(AIM OF THE EXERCISE)
When you reach the entries, transcribe each one exactly.

(ENTRIES SUPPLIED)
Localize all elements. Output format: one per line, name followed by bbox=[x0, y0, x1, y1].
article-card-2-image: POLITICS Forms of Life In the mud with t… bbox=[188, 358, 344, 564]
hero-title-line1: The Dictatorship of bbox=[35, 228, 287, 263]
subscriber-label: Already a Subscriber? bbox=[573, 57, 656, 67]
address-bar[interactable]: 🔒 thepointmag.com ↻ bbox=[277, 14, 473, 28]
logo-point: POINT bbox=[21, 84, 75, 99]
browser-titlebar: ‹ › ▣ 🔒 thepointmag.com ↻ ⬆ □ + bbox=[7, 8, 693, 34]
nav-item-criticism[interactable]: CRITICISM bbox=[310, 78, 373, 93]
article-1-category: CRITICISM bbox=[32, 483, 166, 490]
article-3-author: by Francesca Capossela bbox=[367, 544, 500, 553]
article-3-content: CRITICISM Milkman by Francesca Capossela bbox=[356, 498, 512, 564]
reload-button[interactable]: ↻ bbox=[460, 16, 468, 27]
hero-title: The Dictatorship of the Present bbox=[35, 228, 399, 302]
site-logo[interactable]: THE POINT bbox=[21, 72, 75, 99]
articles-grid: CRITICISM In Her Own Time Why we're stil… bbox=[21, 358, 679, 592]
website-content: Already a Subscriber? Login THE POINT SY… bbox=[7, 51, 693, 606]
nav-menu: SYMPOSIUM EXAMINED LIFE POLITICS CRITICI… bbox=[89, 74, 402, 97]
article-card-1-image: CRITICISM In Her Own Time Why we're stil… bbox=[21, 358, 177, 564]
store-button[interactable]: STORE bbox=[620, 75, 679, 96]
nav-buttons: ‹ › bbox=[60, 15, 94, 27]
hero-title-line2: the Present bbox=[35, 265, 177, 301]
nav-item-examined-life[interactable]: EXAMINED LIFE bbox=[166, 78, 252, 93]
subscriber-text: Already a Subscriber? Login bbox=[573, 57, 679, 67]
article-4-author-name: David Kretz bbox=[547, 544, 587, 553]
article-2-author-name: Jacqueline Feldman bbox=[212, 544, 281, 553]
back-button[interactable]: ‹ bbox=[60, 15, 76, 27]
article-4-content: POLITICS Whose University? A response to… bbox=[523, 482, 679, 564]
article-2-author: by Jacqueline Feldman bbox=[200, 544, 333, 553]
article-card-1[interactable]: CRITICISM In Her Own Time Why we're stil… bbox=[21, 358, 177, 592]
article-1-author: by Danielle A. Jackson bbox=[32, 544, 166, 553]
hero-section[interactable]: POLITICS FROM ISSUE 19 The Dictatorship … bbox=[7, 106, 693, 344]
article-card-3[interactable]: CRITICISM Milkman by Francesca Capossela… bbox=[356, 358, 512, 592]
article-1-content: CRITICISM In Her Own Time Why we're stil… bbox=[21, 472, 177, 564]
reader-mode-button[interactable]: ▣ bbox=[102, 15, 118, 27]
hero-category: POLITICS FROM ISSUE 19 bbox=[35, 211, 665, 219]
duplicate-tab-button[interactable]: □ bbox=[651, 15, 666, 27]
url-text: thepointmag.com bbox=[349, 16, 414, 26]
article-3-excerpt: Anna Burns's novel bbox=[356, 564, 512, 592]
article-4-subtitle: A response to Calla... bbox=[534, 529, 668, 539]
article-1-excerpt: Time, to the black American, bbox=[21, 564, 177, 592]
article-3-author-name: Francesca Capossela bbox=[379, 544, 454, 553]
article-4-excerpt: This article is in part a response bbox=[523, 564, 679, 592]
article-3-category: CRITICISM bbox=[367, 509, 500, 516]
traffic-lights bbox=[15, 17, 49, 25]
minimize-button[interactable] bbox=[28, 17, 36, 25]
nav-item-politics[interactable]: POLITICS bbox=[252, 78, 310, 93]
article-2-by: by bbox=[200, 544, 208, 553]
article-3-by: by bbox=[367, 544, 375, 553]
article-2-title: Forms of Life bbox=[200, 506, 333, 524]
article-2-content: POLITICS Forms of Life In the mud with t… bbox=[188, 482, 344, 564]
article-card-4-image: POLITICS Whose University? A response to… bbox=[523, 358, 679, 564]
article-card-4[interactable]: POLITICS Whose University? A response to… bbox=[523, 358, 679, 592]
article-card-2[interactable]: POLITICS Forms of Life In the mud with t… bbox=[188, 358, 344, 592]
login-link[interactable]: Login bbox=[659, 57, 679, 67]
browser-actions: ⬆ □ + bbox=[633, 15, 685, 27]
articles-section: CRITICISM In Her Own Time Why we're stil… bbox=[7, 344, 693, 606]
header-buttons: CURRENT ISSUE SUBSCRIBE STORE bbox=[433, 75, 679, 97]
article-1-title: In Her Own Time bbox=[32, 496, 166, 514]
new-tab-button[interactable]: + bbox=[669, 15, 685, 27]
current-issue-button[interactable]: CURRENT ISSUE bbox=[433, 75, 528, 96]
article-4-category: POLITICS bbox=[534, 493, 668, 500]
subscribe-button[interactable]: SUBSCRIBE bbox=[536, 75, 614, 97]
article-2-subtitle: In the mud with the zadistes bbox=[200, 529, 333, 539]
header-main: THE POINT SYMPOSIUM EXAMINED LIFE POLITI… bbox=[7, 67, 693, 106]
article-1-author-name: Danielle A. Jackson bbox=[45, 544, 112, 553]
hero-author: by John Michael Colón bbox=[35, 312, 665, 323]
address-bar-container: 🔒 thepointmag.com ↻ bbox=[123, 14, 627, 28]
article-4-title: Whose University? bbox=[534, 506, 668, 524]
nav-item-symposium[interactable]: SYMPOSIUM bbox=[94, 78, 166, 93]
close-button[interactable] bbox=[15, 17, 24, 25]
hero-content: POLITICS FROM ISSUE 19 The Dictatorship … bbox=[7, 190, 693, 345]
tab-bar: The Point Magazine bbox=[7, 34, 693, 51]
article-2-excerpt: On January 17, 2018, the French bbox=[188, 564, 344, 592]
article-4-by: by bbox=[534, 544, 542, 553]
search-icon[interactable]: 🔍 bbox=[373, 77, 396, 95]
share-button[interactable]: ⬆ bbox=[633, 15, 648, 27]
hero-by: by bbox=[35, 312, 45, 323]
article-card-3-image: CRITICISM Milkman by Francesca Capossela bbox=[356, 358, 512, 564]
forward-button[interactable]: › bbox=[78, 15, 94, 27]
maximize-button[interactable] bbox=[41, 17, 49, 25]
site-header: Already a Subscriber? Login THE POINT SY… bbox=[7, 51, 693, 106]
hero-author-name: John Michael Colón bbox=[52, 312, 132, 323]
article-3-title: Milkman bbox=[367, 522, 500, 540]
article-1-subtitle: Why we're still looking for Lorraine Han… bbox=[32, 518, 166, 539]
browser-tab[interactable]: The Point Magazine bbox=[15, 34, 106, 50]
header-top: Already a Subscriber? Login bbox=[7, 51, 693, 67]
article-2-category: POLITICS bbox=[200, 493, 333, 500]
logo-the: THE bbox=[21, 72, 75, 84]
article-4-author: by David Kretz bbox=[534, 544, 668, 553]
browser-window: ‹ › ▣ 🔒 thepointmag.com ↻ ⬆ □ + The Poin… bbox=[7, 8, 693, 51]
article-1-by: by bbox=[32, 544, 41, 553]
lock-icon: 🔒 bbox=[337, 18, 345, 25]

(WRITTEN RESPONSE)
Localize all elements. Output format: one per line, name followed by bbox=[x0, y0, x1, y1].
article-card-2-image: POLITICS Forms of Life In the mud with t… bbox=[188, 358, 344, 564]
hero-title-line1: The Dictatorship of bbox=[35, 228, 287, 263]
subscriber-label: Already a Subscriber? bbox=[573, 57, 656, 67]
address-bar[interactable]: 🔒 thepointmag.com ↻ bbox=[277, 14, 473, 28]
logo-point: POINT bbox=[21, 84, 75, 99]
browser-titlebar: ‹ › ▣ 🔒 thepointmag.com ↻ ⬆ □ + bbox=[7, 8, 693, 34]
nav-item-criticism[interactable]: CRITICISM bbox=[310, 78, 373, 93]
article-1-category: CRITICISM bbox=[32, 483, 166, 490]
article-3-author: by Francesca Capossela bbox=[367, 544, 500, 553]
article-3-content: CRITICISM Milkman by Francesca Capossela bbox=[356, 498, 512, 564]
reload-button[interactable]: ↻ bbox=[460, 16, 468, 27]
hero-title: The Dictatorship of the Present bbox=[35, 228, 399, 302]
site-logo[interactable]: THE POINT bbox=[21, 72, 75, 99]
articles-grid: CRITICISM In Her Own Time Why we're stil… bbox=[21, 358, 679, 592]
website-content: Already a Subscriber? Login THE POINT SY… bbox=[7, 51, 693, 606]
nav-menu: SYMPOSIUM EXAMINED LIFE POLITICS CRITICI… bbox=[89, 74, 402, 97]
article-card-1-image: CRITICISM In Her Own Time Why we're stil… bbox=[21, 358, 177, 564]
store-button[interactable]: STORE bbox=[620, 75, 679, 96]
nav-buttons: ‹ › bbox=[60, 15, 94, 27]
hero-title-line2: the Present bbox=[35, 265, 177, 301]
nav-item-examined-life[interactable]: EXAMINED LIFE bbox=[166, 78, 252, 93]
subscriber-text: Already a Subscriber? Login bbox=[573, 57, 679, 67]
article-4-author-name: David Kretz bbox=[547, 544, 587, 553]
article-2-author-name: Jacqueline Feldman bbox=[212, 544, 281, 553]
back-button[interactable]: ‹ bbox=[60, 15, 76, 27]
article-4-content: POLITICS Whose University? A response to… bbox=[523, 482, 679, 564]
article-2-author: by Jacqueline Feldman bbox=[200, 544, 333, 553]
article-card-1[interactable]: CRITICISM In Her Own Time Why we're stil… bbox=[21, 358, 177, 592]
article-1-author: by Danielle A. Jackson bbox=[32, 544, 166, 553]
hero-section[interactable]: POLITICS FROM ISSUE 19 The Dictatorship … bbox=[7, 106, 693, 344]
article-card-3[interactable]: CRITICISM Milkman by Francesca Capossela… bbox=[356, 358, 512, 592]
article-1-content: CRITICISM In Her Own Time Why we're stil… bbox=[21, 472, 177, 564]
reader-mode-button[interactable]: ▣ bbox=[102, 15, 118, 27]
hero-category: POLITICS FROM ISSUE 19 bbox=[35, 211, 665, 219]
duplicate-tab-button[interactable]: □ bbox=[651, 15, 666, 27]
url-text: thepointmag.com bbox=[349, 16, 414, 26]
article-3-excerpt: Anna Burns's novel bbox=[356, 564, 512, 592]
article-4-subtitle: A response to Calla... bbox=[534, 529, 668, 539]
article-1-excerpt: Time, to the black American, bbox=[21, 564, 177, 592]
article-3-author-name: Francesca Capossela bbox=[379, 544, 454, 553]
article-4-excerpt: This article is in part a response bbox=[523, 564, 679, 592]
article-3-category: CRITICISM bbox=[367, 509, 500, 516]
traffic-lights bbox=[15, 17, 49, 25]
minimize-button[interactable] bbox=[28, 17, 36, 25]
nav-item-politics[interactable]: POLITICS bbox=[252, 78, 310, 93]
article-2-by: by bbox=[200, 544, 208, 553]
article-3-by: by bbox=[367, 544, 375, 553]
article-2-title: Forms of Life bbox=[200, 506, 333, 524]
article-2-content: POLITICS Forms of Life In the mud with t… bbox=[188, 482, 344, 564]
article-card-4-image: POLITICS Whose University? A response to… bbox=[523, 358, 679, 564]
article-card-4[interactable]: POLITICS Whose University? A response to… bbox=[523, 358, 679, 592]
article-card-2[interactable]: POLITICS Forms of Life In the mud with t… bbox=[188, 358, 344, 592]
login-link[interactable]: Login bbox=[659, 57, 679, 67]
browser-actions: ⬆ □ + bbox=[633, 15, 685, 27]
articles-section: CRITICISM In Her Own Time Why we're stil… bbox=[7, 344, 693, 606]
header-buttons: CURRENT ISSUE SUBSCRIBE STORE bbox=[433, 75, 679, 97]
article-1-title: In Her Own Time bbox=[32, 496, 166, 514]
new-tab-button[interactable]: + bbox=[669, 15, 685, 27]
current-issue-button[interactable]: CURRENT ISSUE bbox=[433, 75, 528, 96]
article-4-category: POLITICS bbox=[534, 493, 668, 500]
subscribe-button[interactable]: SUBSCRIBE bbox=[536, 75, 614, 97]
article-2-subtitle: In the mud with the zadistes bbox=[200, 529, 333, 539]
header-main: THE POINT SYMPOSIUM EXAMINED LIFE POLITI… bbox=[7, 67, 693, 106]
article-1-author-name: Danielle A. Jackson bbox=[45, 544, 112, 553]
hero-author: by John Michael Colón bbox=[35, 312, 665, 323]
address-bar-container: 🔒 thepointmag.com ↻ bbox=[123, 14, 627, 28]
article-4-title: Whose University? bbox=[534, 506, 668, 524]
nav-item-symposium[interactable]: SYMPOSIUM bbox=[94, 78, 166, 93]
close-button[interactable] bbox=[15, 17, 24, 25]
hero-content: POLITICS FROM ISSUE 19 The Dictatorship … bbox=[7, 190, 693, 345]
tab-bar: The Point Magazine bbox=[7, 34, 693, 51]
article-2-excerpt: On January 17, 2018, the French bbox=[188, 564, 344, 592]
article-4-by: by bbox=[534, 544, 542, 553]
search-icon[interactable]: 🔍 bbox=[373, 77, 396, 95]
share-button[interactable]: ⬆ bbox=[633, 15, 648, 27]
hero-by: by bbox=[35, 312, 45, 323]
article-card-3-image: CRITICISM Milkman by Francesca Capossela bbox=[356, 358, 512, 564]
forward-button[interactable]: › bbox=[78, 15, 94, 27]
maximize-button[interactable] bbox=[41, 17, 49, 25]
site-header: Already a Subscriber? Login THE POINT SY… bbox=[7, 51, 693, 106]
hero-author-name: John Michael Colón bbox=[52, 312, 132, 323]
article-3-title: Milkman bbox=[367, 522, 500, 540]
article-1-subtitle: Why we're still looking for Lorraine Han… bbox=[32, 518, 166, 539]
browser-tab[interactable]: The Point Magazine bbox=[15, 34, 106, 50]
header-top: Already a Subscriber? Login bbox=[7, 51, 693, 67]
article-2-category: POLITICS bbox=[200, 493, 333, 500]
logo-the: THE bbox=[21, 72, 75, 84]
article-4-author: by David Kretz bbox=[534, 544, 668, 553]
browser-window: ‹ › ▣ 🔒 thepointmag.com ↻ ⬆ □ + The Poin… bbox=[7, 8, 693, 51]
article-1-by: by bbox=[32, 544, 41, 553]
lock-icon: 🔒 bbox=[337, 18, 345, 25]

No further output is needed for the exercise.